Again from the equation we have $ f(yf(x)) = xf(y)$. Hence $ f(f(xf(y))) = xf(y)$. Thus $ f(f(t)) = t$ for $ t = xf(y)$. Combining this with $ (1)$ we get $ f(1) = 1$. Thus $ x = 1,y = t$ implies $ f(f(t)) = t\,\forall t\in\mathbb N\quad(2)$.

Assume that $ f(a) = f(b)$. Then we have $ f(af(a)) = f(af(b))$ which implies $ af(a) = bf(a)\implies a = b$. Thus $ f$ is injective. However, $ (2)$ implies that $ f$ is surjective. Thus $ f$ is bijective.

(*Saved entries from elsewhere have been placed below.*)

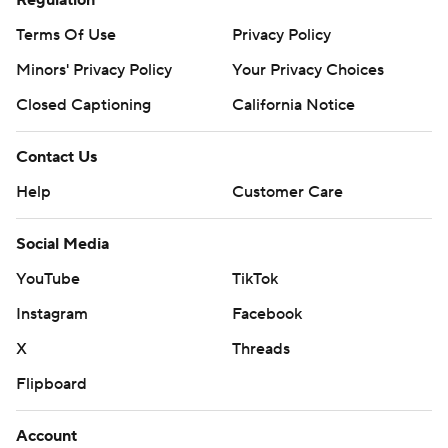
Regulation
Terms Of Use
Privacy Policy
Minors' Privacy Policy
Your Privacy Choices
Closed Captioning
California Notice
Contact Us
Help
Customer Care
Social Media
YouTube
TikTok
Instagram
Facebook
X
Threads
Flipboard
Account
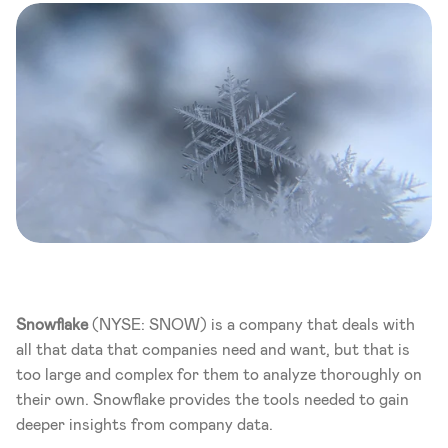
Snowflake
 (NYSE: SNOW) is a company that deals with 
all that data that companies need and want, but that is 
too large and complex for them to analyze thoroughly on 
their own. Snowflake provides the tools needed to gain 
deeper insights from company data. 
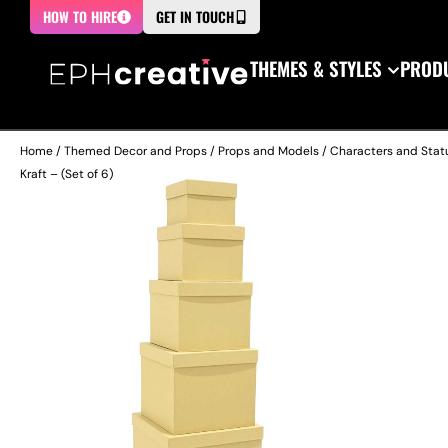
HOW TO HIRE
GET IN TOUCH
THEMES & STYLES
PRODU
Home
/
Themed Decor and Props
/
Props and Models
/
Characters and Stat
Kraft – (Set of 6)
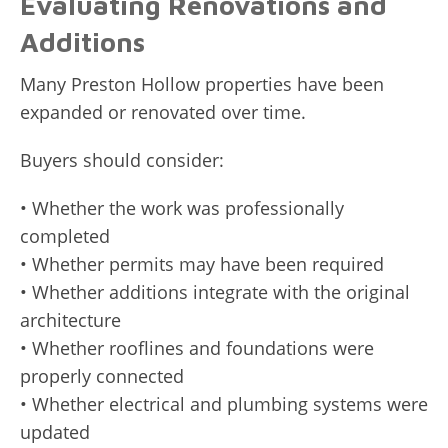
Evaluating Renovations and
Additions
Many Preston Hollow properties have been
expanded or renovated over time.
Buyers should consider:
• Whether the work was professionally
completed
• Whether permits may have been required
• Whether additions integrate with the original
architecture
• Whether rooflines and foundations were
properly connected
• Whether electrical and plumbing systems were
updated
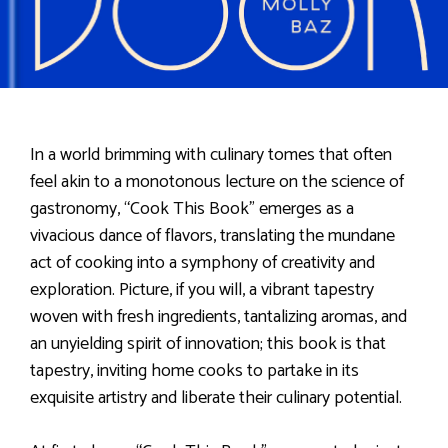
In a world brimming with culinary tomes that often
feel akin to a monotonous lecture on the science of
gastronomy, “Cook This Book” emerges as a
vivacious dance of flavors, translating the mundane
act of cooking into a symphony of creativity and
exploration. Picture, if you will, a vibrant tapestry
woven with fresh ingredients, tantalizing aromas, and
an unyielding spirit of innovation; this book is that
tapestry, inviting home cooks to partake in its
exquisite artistry and liberate their culinary potential.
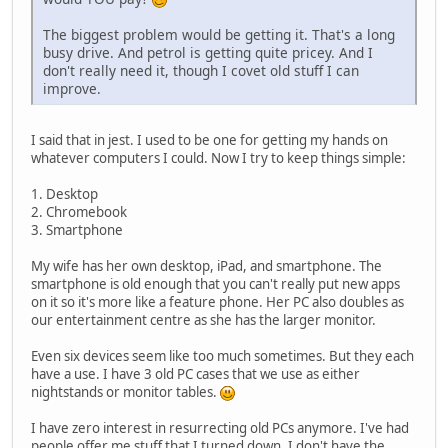
The biggest problem would be getting it. That's a long
busy drive. And petrol is getting quite pricey. And I
don't really need it, though I covet old stuff I can
improve.
I said that in jest. I used to be one for getting my hands on
whatever computers I could. Now I try to keep things simple:
1. Desktop
2. Chromebook
3. Smartphone
My wife has her own desktop, iPad, and smartphone. The
smartphone is old enough that you can't really put new apps
on it so it's more like a feature phone. Her PC also doubles as
our entertainment centre as she has the larger monitor.
Even six devices seem like too much sometimes. But they each
have a use. I have 3 old PC cases that we use as either
nightstands or monitor tables.
I have zero interest in resurrecting old PCs anymore. I've had
people offer me stuff that I turned down. I don't have the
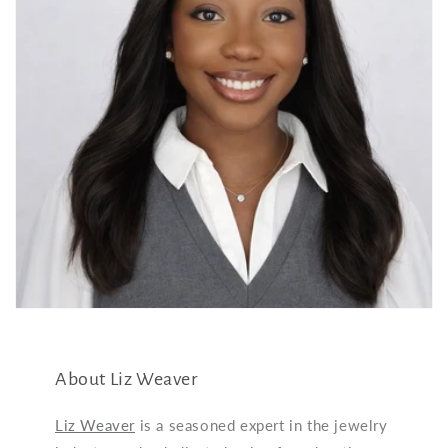
About Liz Weaver
Liz Weaver
is a seasoned expert in the jewelry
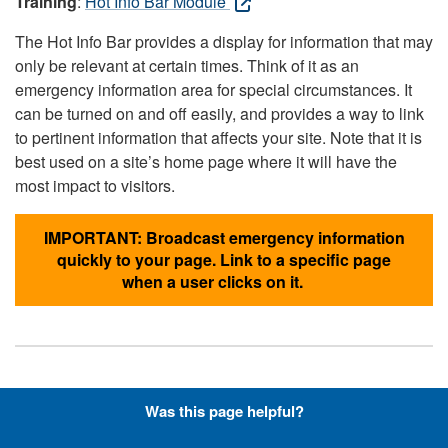
Training
:
Hot Info Bar Module
The Hot Info Bar provides a display for information that may
only be relevant at certain times. Think of it as an
emergency information area for special circumstances. It
can be turned on and off easily, and provides a way to link
to pertinent information that affects your site. Note that it is
best used on a site’s home page where it will have the
most impact to visitors.
IMPORTANT: Broadcast emergency information
quickly to your page. Link to a specific page
when a user clicks on it.
Hyperlinks with Font-Awesome
Was this page helpful?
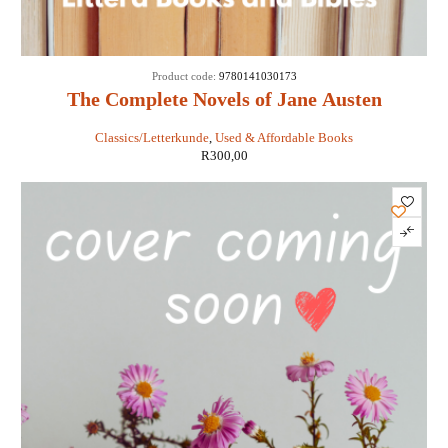
Product code:
9780141030173
The Complete Novels of Jane Austen
Classics/Letterkunde
,
Used & Affordable Books
R
300,00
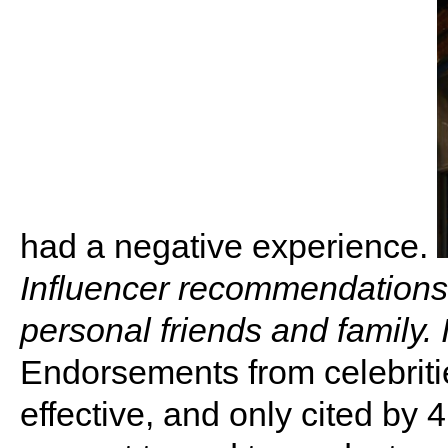
had a negative experience.
Influencer recommendations 
personal friends and family.
Endorsements from celebritie
effective, and only cited by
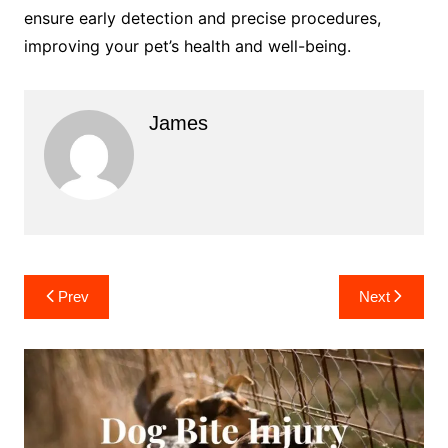
ensure early detection and precise procedures,
improving your pet’s health and well-being.
James
Post
Prev
Next
navigation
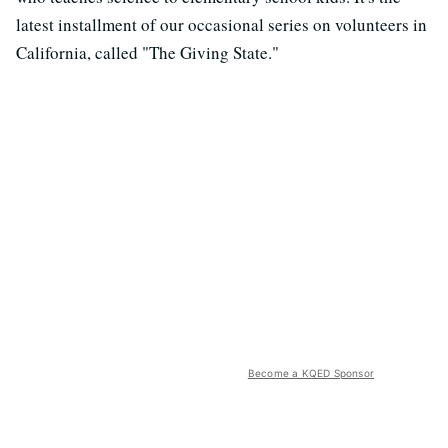
latest installment of our occasional series on volunteers in
California, called "The Giving State."
Become a KQED Sponsor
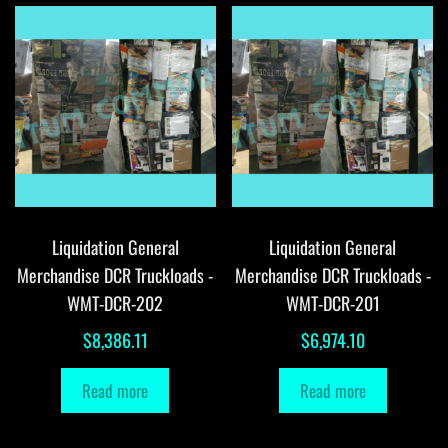
Liquidation General
Liquidation General
Merchandise DCR Truckloads -
Merchandise DCR Truckloads -
WMT-DCR-202
WMT-DCR-201
$
8,386.11
$
6,974.10
Read more
Read more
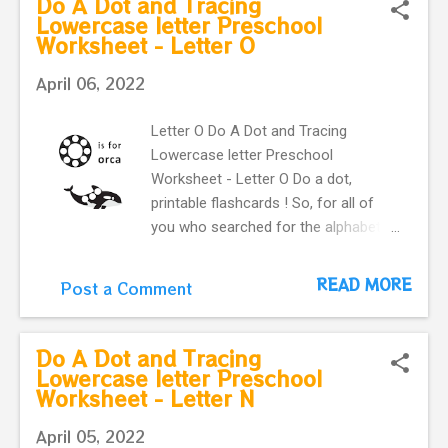
Do A Dot and Tracing
letter p and a cute pumpkin .
Lowercase letter Preschool
Worksheet - Letter O
April 06, 2022
Letter O Do A Dot and Tracing
Lowercase letter Preschool
Worksheet - Letter O Do a dot,
printable flashcards ! So, for all of
you who searched for the alphabet
do-a-dot flashcards in one easy
download. you can use these
READ MORE
Post a Comment
printable flashcards with very fun and
colorful Do-A-Dot . Learning English
alphabet. Flashcard with letter o and
Do A Dot and Tracing
a cute orca .
Lowercase letter Preschool
Worksheet - Letter N
April 05, 2022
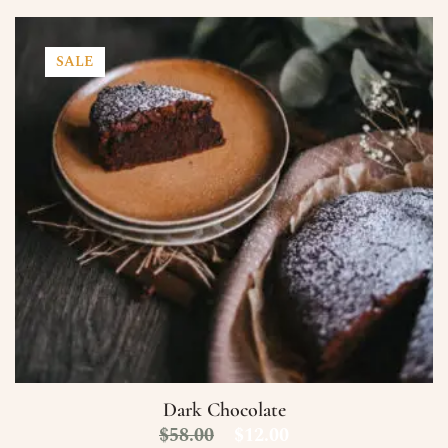
SALE
Dark Chocolate
$
58.00
$
12.00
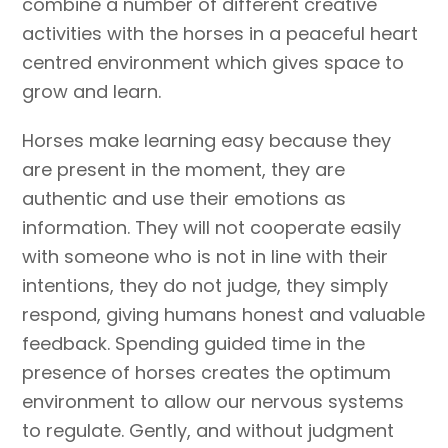
combine a number of different creative
activities with the horses in a peaceful heart
centred environment which gives space to
grow and learn.
Horses make learning easy because they
are present in the moment, they are
authentic and use their emotions as
information. They will not cooperate easily
with someone who is not in line with their
intentions, they do not judge, they simply
respond, giving humans honest and valuable
feedback. Spending guided time in the
presence of horses creates the optimum
environment to allow our nervous systems
to regulate. Gently, and without judgment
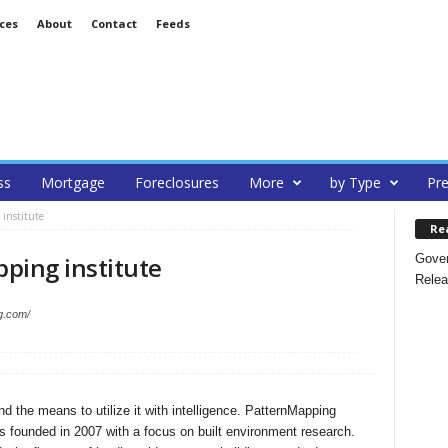
ces
About
Contact
Feeds
ss
Mortgage
Foreclosures
More
by Type
Pre
institute
Re
Gover
ping institute
Relea
g.com/
nd the means to utilize it with intelligence. PatternMapping
as founded in 2007 with a focus on built environment research.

The substitution $ y = f(z)$ in our original equation yields $ f(f(z)f(x)) = xf(f(z)) = zx\,\forall z,x\in\mathbb N$. But $ zx = f(f(zx))$. Thus $ f(f(zx)) = f(f(z)f(x))\implies f(zx) = f(z)f(x)$. This is Cauchy's equation with solution  $ f(x) = x^k$ (the other solutions don't count since $ f: \mathbb N\to\mathbb N$). But $ f(f(x)) = x$ implies $ k^2 = 1$. Hence $ k = 1$ (as $ k\neq -1$). Thus the only solution is $ \boxed{f(x) = x}$.
\end{solution}



\begin{solution}[by \href{https://artofproblemsolving.com/community/user/29428}{pco}]
	\begin{tcolorbox}Find all function $ f: N\to N$ so that $ f(xf(y)) = yf(x)$ for all $ x,y \in N$ .\end{tcolorbox}

Let $ P(x,y)$ be the property $ f(xf(y)) = yf(x)$
Let $ f(1)=a$

$ P(1,1)$ implies $ f(a)=a$
$ P(1,a)$ implies $ a=a^2$ and so $ a=1$
$ P(1,x)$ implies $ f(f(x))=x$ and $ f(x)$ is bijective

$ P(x,f(y))$ implies $ f(xy)=f(x)f(y)$ and $ f(x)$ is multiplicative and need only to be defined for primes.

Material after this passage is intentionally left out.